España es un continente en pequeño, una suma de mentalidades dispares que jamás se han fundido del todo. Ni siquiera la dictadura consiguió uniformarlas: si acaso las congeló. Y es que en España, como consecuencia de todo ello, no se reconoce una idiosincrasia, salvo la manera habitual de devaluar la formalidad.
Pero es que aquí aparece un factor decisivo, ignorado por casi todo el mundo: la anomalía educativa. Desde la Transición, España ha tenido ocho planes de enseñanza distintos, casi dos por legislatura, cada uno litigando contra el anterior. Ocho visiones del ciudadano, del país, de la historia, del deber, del futuro. Ocho rupturas que impiden una continuidad mental. Mientras Francia y Reino Unido llevan siglos transmitiendo un relato estable —con sus matices, pero estable— España reinicia su pedagogía cada década.

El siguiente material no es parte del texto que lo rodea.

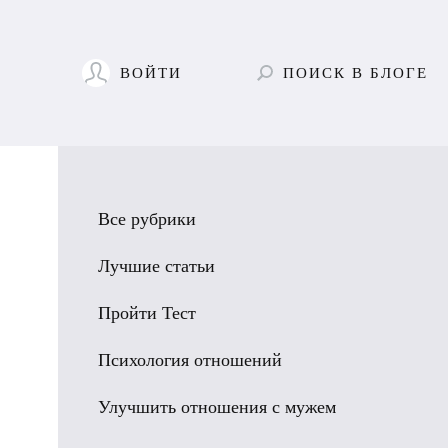
ВОЙТИ
ПОИСК
В БЛОГЕ
Все рубрики
Лучшие статьи
Пройти Тест
Психология отношений
Улучшить отношения с мужем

¿Cómo va a surgir un carácter nacional común en un país que ni siquiera consigue que dos generaciones seguidas compartan la misma noción de patria, de ciudadanía, de lengua o de historia? Imposible.
La consecuencia es obvia: los españoles están configurados de manera distinta según el año de nacimiento. La identidad queda reducida a fragmentos inconexos, a costumbres locales, a respuestas emocionales, a tradiciones aisladas. El país no se une por arriba, porque la política lo divide, ni por abajo, porque cada territorio preserva su microcosmos, ni por el centro, porque la educación no vertebra nada.
¿Se hará alguna vez más homogénea la población española? Sinceramente: con este sistema educativo, nunca. Ni aunque transcurrieran cien años.
Para que se diera un proceso de homogeneización cultural harían falta tres o cuatro décadas de estabilidad institucional, un plan de enseñanza duradero, una cierta neutralidad ideológica y un relato compartido por todos. Nada de eso existe. Y en este país de extremos, donde el péndulo sustituye al equilibrio, es improbable que llegue a existir.
Así es que, por mucha voluntad que tengamosen definir un "ser español", el esfuerzo es inútil. No hay una línea básica de carácter, ni un marco común, ni una psicología dominante. Hay constelaciones. Hay contradicciones. Hay pluralidades.
España seguirá siendo lo que ha sido siempre: una identidad dispersa, un archipiélago mental, un territorio donde no hay un español, sino muchos, pero ninguno representa nada.